No es para menos. Se trata de una ocasión en que estarán en el mismo sitio el presidente; el vicepresidente, Dick Cheney; los miembros del gobierno, los magistrados de la Corte Suprema y el Congreso en pleno.
•Controles
Se calcula que en torno a 750.000 personas saldrán a presenciar el desfile, ya sea para aplaudir al presidente o para manifestarse contra él.
Para llegar al área acotada deberán atravesar al menos uno de los doce controles de seguridad. En las áreas «delicadas» en torno a la Casa Blanca y el Capitolio, tendrán que presentar sus billetes de acceso. Y deberán mostrar muy cuidadosamente lo que lleven encima. La lista de objetos prohibidos es extensísima y abarca desde lo obvio, como armas o explosivos, hasta otros de apariencia tan inocente como termos o cochecitos de bebé (estos últimos sólo están vetados cerca del Capitolio).

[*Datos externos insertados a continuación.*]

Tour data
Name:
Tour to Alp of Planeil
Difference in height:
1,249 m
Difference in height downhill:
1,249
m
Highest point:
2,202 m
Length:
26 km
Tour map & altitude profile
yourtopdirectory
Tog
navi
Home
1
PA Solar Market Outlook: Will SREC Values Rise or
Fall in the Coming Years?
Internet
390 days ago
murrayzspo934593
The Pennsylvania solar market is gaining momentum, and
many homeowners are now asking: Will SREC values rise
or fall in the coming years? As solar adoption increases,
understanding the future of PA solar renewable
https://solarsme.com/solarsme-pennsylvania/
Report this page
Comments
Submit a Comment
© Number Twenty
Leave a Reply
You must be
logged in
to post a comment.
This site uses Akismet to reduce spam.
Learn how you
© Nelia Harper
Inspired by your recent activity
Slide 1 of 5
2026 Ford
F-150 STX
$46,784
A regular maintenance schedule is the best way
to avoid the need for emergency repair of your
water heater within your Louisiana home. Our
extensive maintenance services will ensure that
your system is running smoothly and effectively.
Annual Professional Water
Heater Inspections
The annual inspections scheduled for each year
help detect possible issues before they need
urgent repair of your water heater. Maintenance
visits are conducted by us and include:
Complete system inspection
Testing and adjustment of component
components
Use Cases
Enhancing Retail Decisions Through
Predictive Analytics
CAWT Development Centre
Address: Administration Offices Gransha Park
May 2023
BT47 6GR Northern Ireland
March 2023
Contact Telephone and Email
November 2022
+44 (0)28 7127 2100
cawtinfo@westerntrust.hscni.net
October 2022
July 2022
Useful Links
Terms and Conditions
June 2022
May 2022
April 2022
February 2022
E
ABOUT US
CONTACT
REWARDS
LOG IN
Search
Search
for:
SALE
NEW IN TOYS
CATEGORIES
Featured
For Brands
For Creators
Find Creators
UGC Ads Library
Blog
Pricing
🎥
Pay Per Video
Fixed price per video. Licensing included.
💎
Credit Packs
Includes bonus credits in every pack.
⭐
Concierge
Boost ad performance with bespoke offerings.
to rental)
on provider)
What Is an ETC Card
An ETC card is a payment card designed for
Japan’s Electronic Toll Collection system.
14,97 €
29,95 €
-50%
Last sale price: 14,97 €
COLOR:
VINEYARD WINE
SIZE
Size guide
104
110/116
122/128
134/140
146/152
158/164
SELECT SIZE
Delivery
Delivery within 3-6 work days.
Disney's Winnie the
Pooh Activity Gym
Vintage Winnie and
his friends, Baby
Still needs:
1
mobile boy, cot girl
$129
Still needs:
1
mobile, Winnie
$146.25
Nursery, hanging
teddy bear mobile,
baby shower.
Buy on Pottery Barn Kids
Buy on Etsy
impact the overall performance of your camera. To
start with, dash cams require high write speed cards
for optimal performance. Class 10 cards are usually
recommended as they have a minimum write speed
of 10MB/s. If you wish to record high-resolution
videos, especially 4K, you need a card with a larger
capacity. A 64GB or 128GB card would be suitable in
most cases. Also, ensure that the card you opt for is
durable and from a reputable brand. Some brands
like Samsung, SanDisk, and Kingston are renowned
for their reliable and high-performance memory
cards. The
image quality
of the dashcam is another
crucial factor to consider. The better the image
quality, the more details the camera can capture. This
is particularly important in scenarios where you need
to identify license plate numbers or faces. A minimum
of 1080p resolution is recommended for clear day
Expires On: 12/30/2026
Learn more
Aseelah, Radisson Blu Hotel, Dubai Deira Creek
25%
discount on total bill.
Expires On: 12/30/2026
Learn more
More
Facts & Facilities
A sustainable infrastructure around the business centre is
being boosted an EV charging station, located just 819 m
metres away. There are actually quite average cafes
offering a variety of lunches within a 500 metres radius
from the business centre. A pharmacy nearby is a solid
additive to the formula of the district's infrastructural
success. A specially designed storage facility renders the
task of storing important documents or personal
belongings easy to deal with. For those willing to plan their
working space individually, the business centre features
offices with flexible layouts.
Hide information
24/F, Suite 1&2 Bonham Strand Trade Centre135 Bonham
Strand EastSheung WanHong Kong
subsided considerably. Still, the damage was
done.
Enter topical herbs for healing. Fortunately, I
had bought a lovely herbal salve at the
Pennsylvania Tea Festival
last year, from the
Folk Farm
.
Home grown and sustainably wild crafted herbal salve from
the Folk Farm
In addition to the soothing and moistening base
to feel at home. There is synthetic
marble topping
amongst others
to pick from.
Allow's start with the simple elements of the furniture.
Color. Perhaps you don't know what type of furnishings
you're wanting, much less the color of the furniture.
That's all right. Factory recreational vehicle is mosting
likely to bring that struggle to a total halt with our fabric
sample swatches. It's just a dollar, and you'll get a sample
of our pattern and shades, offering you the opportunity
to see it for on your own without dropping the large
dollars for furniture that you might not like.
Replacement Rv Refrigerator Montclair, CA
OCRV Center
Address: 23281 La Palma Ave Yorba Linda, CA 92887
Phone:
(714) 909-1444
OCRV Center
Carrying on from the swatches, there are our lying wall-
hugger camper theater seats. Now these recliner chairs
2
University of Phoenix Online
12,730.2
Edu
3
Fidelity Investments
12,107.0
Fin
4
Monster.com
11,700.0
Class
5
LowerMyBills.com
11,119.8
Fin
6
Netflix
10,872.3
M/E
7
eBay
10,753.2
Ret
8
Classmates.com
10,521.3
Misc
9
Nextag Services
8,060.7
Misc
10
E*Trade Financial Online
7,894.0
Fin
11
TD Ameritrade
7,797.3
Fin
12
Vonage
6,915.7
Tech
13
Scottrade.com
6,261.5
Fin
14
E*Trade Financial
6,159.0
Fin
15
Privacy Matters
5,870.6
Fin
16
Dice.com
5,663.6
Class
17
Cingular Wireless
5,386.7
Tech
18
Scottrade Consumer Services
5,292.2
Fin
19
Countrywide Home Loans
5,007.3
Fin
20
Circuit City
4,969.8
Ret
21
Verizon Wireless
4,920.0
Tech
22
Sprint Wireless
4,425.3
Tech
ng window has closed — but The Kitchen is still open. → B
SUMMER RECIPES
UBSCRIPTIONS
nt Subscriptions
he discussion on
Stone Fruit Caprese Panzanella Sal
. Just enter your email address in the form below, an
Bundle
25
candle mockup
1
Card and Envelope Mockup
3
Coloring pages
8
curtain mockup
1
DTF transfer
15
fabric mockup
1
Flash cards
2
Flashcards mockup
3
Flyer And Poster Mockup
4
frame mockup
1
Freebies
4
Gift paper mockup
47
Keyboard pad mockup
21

Nada que pueda remotamenteutilizarse como arma u ocultar alguna podrá entrar en la zona acotada. Las cruces y las banderas estadounidenses que los partidarios de Bush planeaban desplegar durante el desfile tampoco estarán autorizadas.
Más de cien manzanas del centro quedarán aisladas del resto del mundo durante un día.
El espacio aéreo será igual de hermético. El tráfico estará restringido y, en lugar de aviones comerciales, lo que sobrevolará el cielo de Washington serán cazas y helicópteros Black Hawk.